Date of Award:

1-1-1990

Document Type:

Thesis

Degree Name:

Master of Science (MS)

Department:

Family, Consumer, and Human Development

Advisor/Chair:

Brent C. Miller

Abstract

There is a large amount of evidence suggesting a need to educate children concerning sexual issues. The extent of adolescent pregnancy, sexually transmitted diseases, and the spread of AIDS are all indicators of the lack of appropriate education. In view of these social concerns, along with the controversy concerning sex education taught in school, it would seem to be helpful if parents provided more adequate sex education. Parents are a primary source of sex education for their children, but many parents lack knowledge and feel inadequate in this role. Without appropriate sex education, children turn to other sources for answers to their sexual questions. These sources can provide false and sometimes harmful information to children.
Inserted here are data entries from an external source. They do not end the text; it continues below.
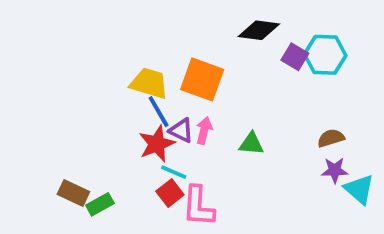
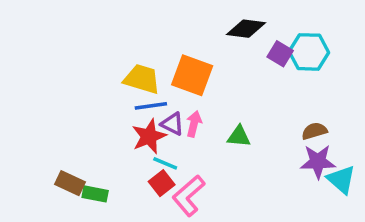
blue line: (159, 112) -> (151, 106), turned -68
purple star: (335, 170) -> (318, 162), size x1.4
green rectangle: (100, 204) -> (95, 194), turned 40
pink L-shape: (198, 206) -> (189, 196), turned 45

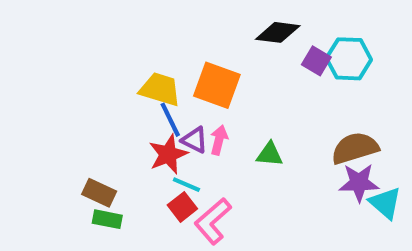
blue line: (151, 106) -> (170, 120), turned 72
brown semicircle: (314, 131) -> (355, 148), size x1.6
brown rectangle: (70, 183) -> (99, 193), moved

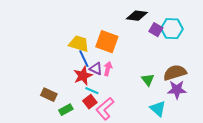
green triangle: (270, 154) -> (148, 80), moved, turned 48
cyan triangle: (385, 203) -> (158, 109), moved
green rectangle: (107, 219) -> (66, 110), moved, turned -40

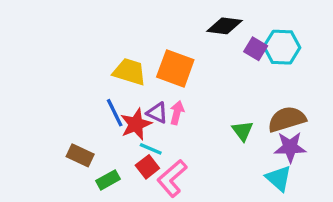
blue line: (84, 59) -> (115, 113), moved
cyan triangle: (158, 109) -> (279, 178), moved

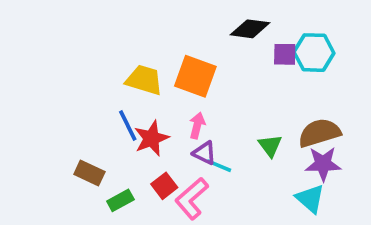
purple square: (256, 49) -> (285, 54), turned -30
purple triangle: (157, 113) -> (204, 153), moved
cyan line: (151, 149) -> (219, 166), moved

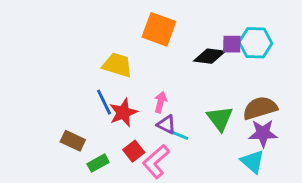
black diamond: (250, 29) -> (209, 56), moved
orange square: (195, 76) -> (159, 29), moved
green triangle: (270, 146) -> (220, 118), size x1.4

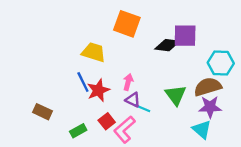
cyan hexagon: (256, 43) -> (221, 63), moved
purple square: (232, 44) -> (185, 36), size x1.5
brown rectangle: (73, 141) -> (43, 112), moved

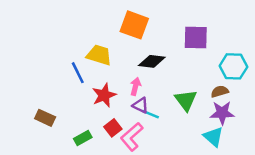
black diamond: (167, 45) -> (152, 61), moved
blue line: (83, 82) -> (78, 73), moved
brown semicircle: (208, 87) -> (220, 91), size x0.6

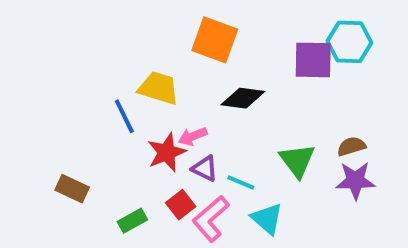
cyan hexagon: (233, 66) -> (349, 42), moved
pink arrow: (135, 86) -> (193, 136), moved, turned -126
purple triangle: (141, 105) -> (205, 168), moved
cyan triangle: (213, 137) -> (267, 219), moved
One hundred and seventy parents from Cache Valley, Utah, were interviewed over the phone to ascertain their views regarding sex education for their children. Parental adequacy as sex educators, ages and places parents would prefer their children be taught sexual issues, and content areas and materials parents would find most useful in teaching sex education were all evaluated. The results indicate that participants view themselves as better sex educators than their parents were. Overall parents prefer that sexual anatomy be taught at the youngest age and birth control at the latest age. Parents also prefer that sexual topics should be taught in the home, and many feel comfortable with sexual issues being taught both at home and at school. Parents prefer that topics including "everything," factual information, abstinence, and sex as positive should be included within a sex education program. On the other hand, they prefer that explicit or graphic materials, birth control, and sex as negative should not be included within a sex education program. They would also prefer a program in the home utilizing a combination of print and video materials.